### Input data

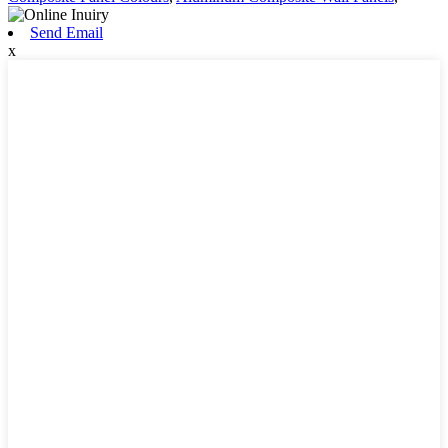
Send Email
x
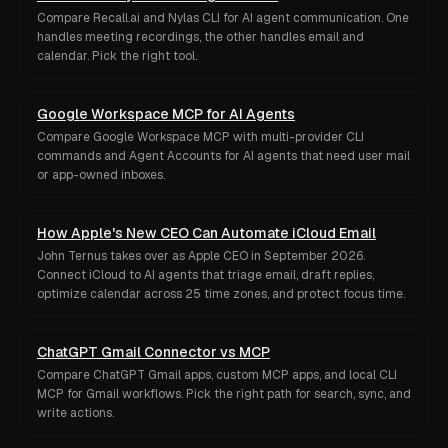
Compare Recall.ai and Nylas CLI for AI agent communication. One
handles meeting recordings, the other handles email and
calendar. Pick the right tool.
Google Workspace MCP for AI Agents
Compare Google Workspace MCP with multi-provider CLI
commands and Agent Accounts for AI agents that need user mail
or app-owned inboxes.
How Apple's New CEO Can Automate iCloud Email
John Ternus takes over as Apple CEO in September 2026.
Connect iCloud to AI agents that triage email, draft replies,
optimize calendar across 25 time zones, and protect focus time.
ChatGPT Gmail Connector vs MCP
Compare ChatGPT Gmail apps, custom MCP apps, and local CLI
MCP for Gmail workflows. Pick the right path for search, sync, and
write actions.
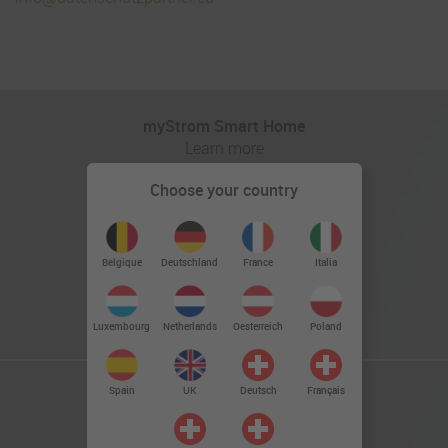
myStrom Smart Home
Learn more
Choose your country
Deutschland
Belgique
France
Italia
Luxembourg
Netherlands
Oesterreich
Poland
Spain
UK
Deutsch
Français
myStrom Powerline
Learn more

### What the task asks
Images in the records should not be copied. Repeat all the rest exactly.

### Output for this task
Send Email
x
Compare Recall.ai and Nylas CLI for AI agent communication. One
handles meeting recordings, the other handles email and
calendar. Pick the right tool.
Google Workspace MCP for AI Agents
Compare Google Workspace MCP with multi-provider CLI
commands and Agent Accounts for AI agents that need user mail
or app-owned inboxes.
How Apple's New CEO Can Automate iCloud Email
John Ternus takes over as Apple CEO in September 2026.
Connect iCloud to AI agents that triage email, draft replies,
optimize calendar across 25 time zones, and protect focus time.
ChatGPT Gmail Connector vs MCP
Compare ChatGPT Gmail apps, custom MCP apps, and local CLI
MCP for Gmail workflows. Pick the right path for search, sync, and
write actions.
myStrom Smart Home
Learn more
Choose your country
Deutschland
Belgique
France
Italia
Luxembourg
Netherlands
Oesterreich
Poland
Spain
UK
Deutsch
Français
myStrom Powerline
Learn more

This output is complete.